There are a lot of things an individual must do before interviewing a scientist. Here, I’m going tell you how to prepare to nail your interview.

1. Know the topic.  Research and intruct yourself before the interwiew. If you do, you will create an environment of trust that will allow you to get the most out of your questions.

2. Prepare and organize your questions beforehand. This way, your interview will run smoothly and you will know what comes next each step of the way. After the intro of the interview, where they describe who they are, you can make questions such as:

  • What does your lab focus on?
  • For how long have you been a working as a (biologist, limnologist, engineer, etc)?
  • What impact are you looking to create with your research?

3. Avoid the yes/no questions. If you make a question that can be answered with either yes or no, you don’t give enough space to the scientist to answer with all the information necessary for you to pass that information along to the community.

4. Organize your questions in an increasing intensity manner. Ask your complex questions (science terms or research related) at the end of the interview and simpler ones at the beginning. This will make the interview flow.

5. Listen to your interviewee. During the interview, make your best effort to listen carefully to what the scientist is talking so you can ask to clarify any terms or doubts you have, as well as asking any further questions.

6. Formulate specific questions. If you ask things that are too broad, your interviewee probably won’t answer your question correctly or as full of information as you want it. It’s better to divide into simpler questions.
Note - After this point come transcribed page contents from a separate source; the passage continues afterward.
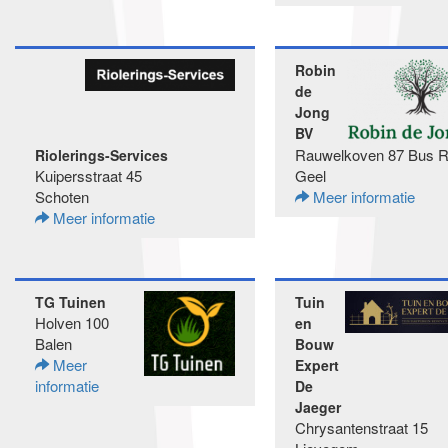
Robin
de
Jong
BV
Rauwelkoven 87 Bus 
Riolerings-Services
Kuipersstraat 45
Geel
Schoten
Meer informatie
Meer informatie
TG Tuinen
Tuin
Holven 100
en
Balen
Bouw
Meer
Expert
informatie
De
Jaeger
Chrysantenstraat 15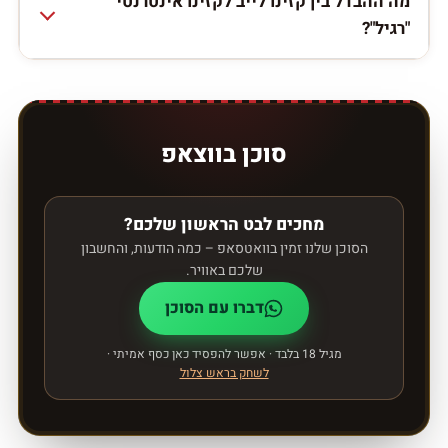
מה ההבדל בין קזינו לייב לקזינו אינטרנטי
"רגיל"?
סוכן בווצאפ
מחכים לבט הראשון שלכם?
הסוכן שלנו זמין בוואטסאפ – כמה הודעות, והחשבון
שלכם באוויר.
דברו עם הסוכן
מגיל 18 בלבד · אפשר להפסיד כאן כסף אמיתי ·
לשחק בראש צלול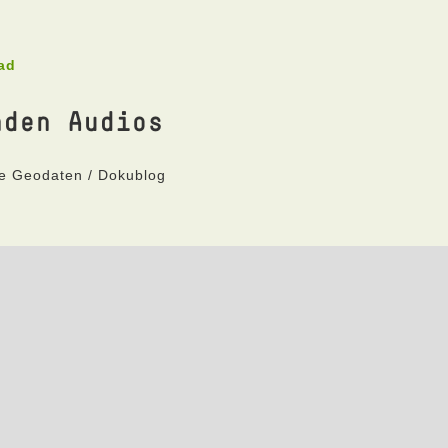
ad
nden Audios
ne Geodaten / Dokublog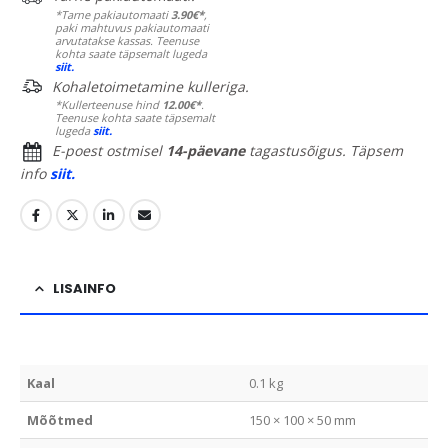
*Tarne pakiautomaati
3.90€*
,
paki mahtuvus pakiautomaati
arvutatakse kassas. Teenuse
kohta saate täpsemalt lugeda
siit.
Kohaletoimetamine kulleriga.
*Kullerteenuse hind
12.00€*
.
Teenuse kohta saate täpsemalt
lugeda
siit.
E-poest ostmisel
14-päevane
tagastusõigus. Täpsem
info
siit.
LISAINFO
Kaal
0.1 kg
Mõõtmed
150 × 100 × 50 mm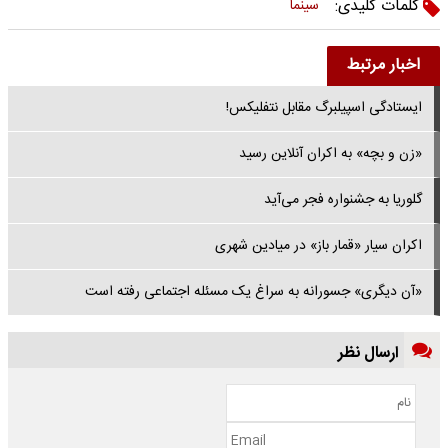
کلمات کلیدی:
سینما
اخبار مرتبط
ایستادگی اسپیلبرگ مقابل نتفلیکس!
«زن و بچه» به اکران آنلاین رسید
گلوریا به جشنواره فجر می‌آید
اکران سیار «قمار باز» در میادین شهری
«آن دیگری» جسورانه به سراغ یک مسئله اجتماعی رفته است
ارسال نظر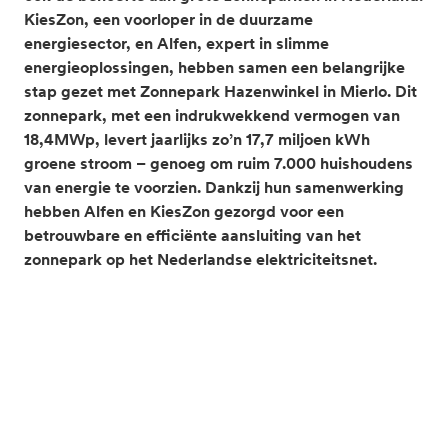
KiesZon, een voorloper in de duurzame
energiesector, en Alfen, expert in slimme
energieoplossingen, hebben samen een belangrijke
stap gezet met Zonnepark Hazenwinkel in Mierlo. Dit
zonnepark, met een indrukwekkend vermogen van
18,4MWp, levert jaarlijks zo’n 17,7 miljoen kWh
groene stroom – genoeg om ruim 7.000 huishoudens
van energie te voorzien. Dankzij hun samenwerking
hebben Alfen en KiesZon gezorgd voor een
betrouwbare en efficiënte aansluiting van het
zonnepark op het Nederlandse elektriciteitsnet.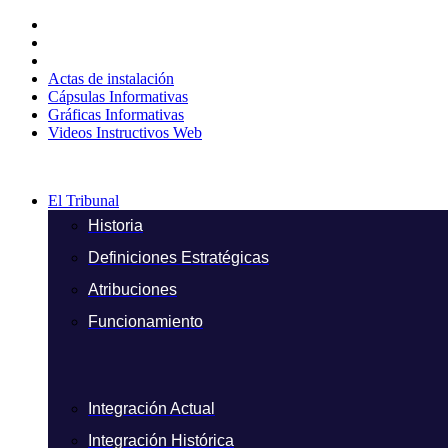
Ir
al
contenido
Actas de instalación
Cápsulas Informativas
Gráficas Informativas
Videos Instructivos Web
El Tribunal
Historia
Definiciones Estratégicas
Atribuciones
Funcionamiento
Integración Actual
Integración Histórica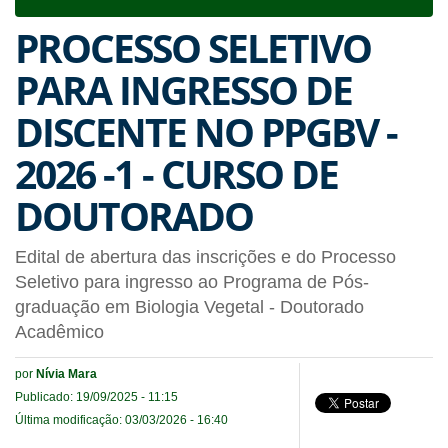
navigat
PROCESSO SELETIVO
PARA INGRESSO DE
DISCENTE NO PPGBV -
2026 -1 - CURSO DE
DOUTORADO
Edital de abertura das inscrições e do Processo
Seletivo para ingresso ao Programa de Pós-
graduação em Biologia Vegetal - Doutorado
Acadêmico
por
Nívia Mara
Publicado: 19/09/2025 - 11:15
Última modificação: 03/03/2026 - 16:40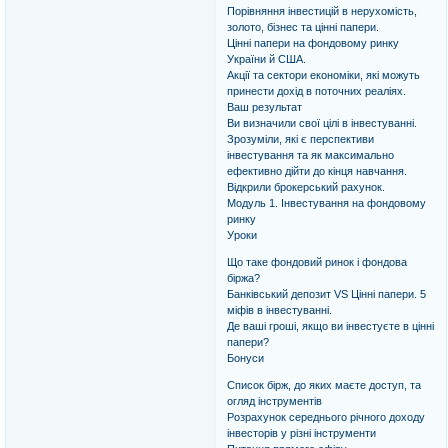
Порівняння інвестицій в нерухомість,
золото, бізнес та цінні папери.
Цінні папери на фондовому ринку
України й США.
Акції та сектори економіки, які можуть
принести дохід в поточних реаліях.
Ваш результат
Ви визначили свої цілі в інвестуванні.
Зрозуміли, які є перспективи
інвестування та як максимально
ефективно дійти до кінця навчання.
Відкрили брокерський рахунок.
Модуль 1. Інвестування на фондовому
ринку
Уроки
Що таке фондовий ринок і фондова
біржа?
Банківський депозит VS Цінні папери. 5
міфів в інвестуванні.
Де ваші гроші, якщо ви інвестуєте в цінні
папери?
Бонуси
Список бірж, до яких маєте доступ, та
огляд інструментів
Розрахунок середнього річного доходу
інвесторів у різні інструменти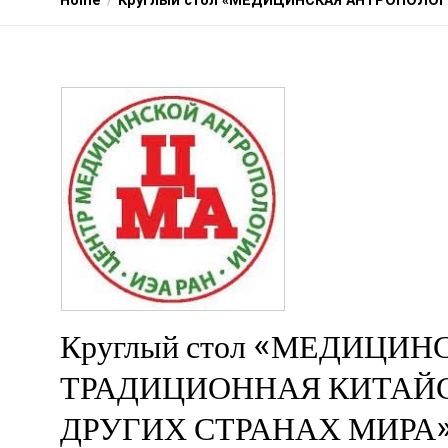
Home
Круглый стол «МЕДИЦИНСКАЯ АНТРОПОЛОГ
Круглый стол «МЕДИЦИ
ТРАДИЦИОННАЯ КИТАЙС
ДРУГИХ СТРАНАХ МИРА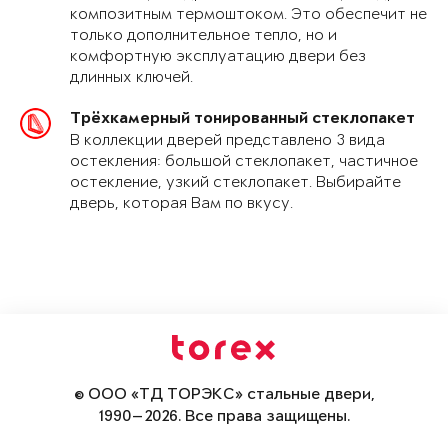
композитным термоштоком. Это обеспечит не
только дополнительное тепло, но и
комфортную эксплуатацию двери без
длинных ключей.
Трёхкамерный тонированный стеклопакет
В коллекции дверей представлено 3 вида
остекления: большой стеклопакет, частичное
остекление, узкий стеклопакет. Выбирайте
дверь, которая Вам по вкусу.
© ООО «ТД ТОРЭКС» стальные двери,
1990—2026. Все права защищены.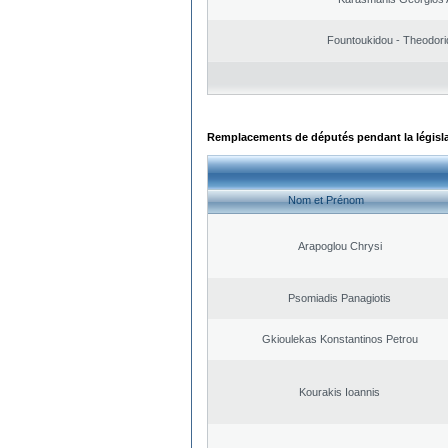
Fountoukidou - Theodori
Remplacements de députés pendant la législ
Nom et Prénom
Arapoglou Chrysi
Psomiadis Panagiotis
Gkioulekas Konstantinos Petrou
Kourakis Ioannis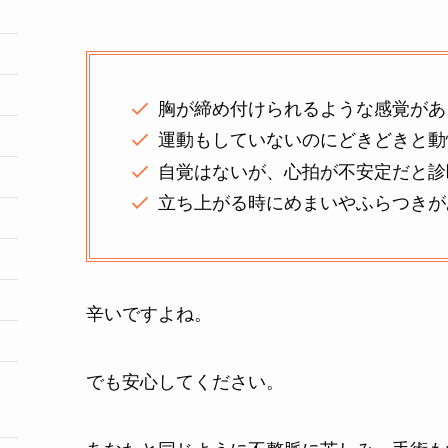
胸が締め付けられるような感覚があ
運動もしていないのにどきどきと動
自覚はないが、心拍が不安定だと診
立ち上がる時にめまいやふらつきが
辛いですよね。
でも安心してください。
7. Don’t do more than 15-20 questions. It’s an interview about a scientific topic or research focus, it could get too exhausting for a person to be answering questions for more than 20 minutes.

8. Separate your time. Be prepared to be there for at least an hour. Most interviews dont go over 20-25 minutes, however, you dont want to be in a hurry or make the scientist think you do.

9. Take notes and record during the interview. This way you can cite correctly and then go over all the points you found were the most important.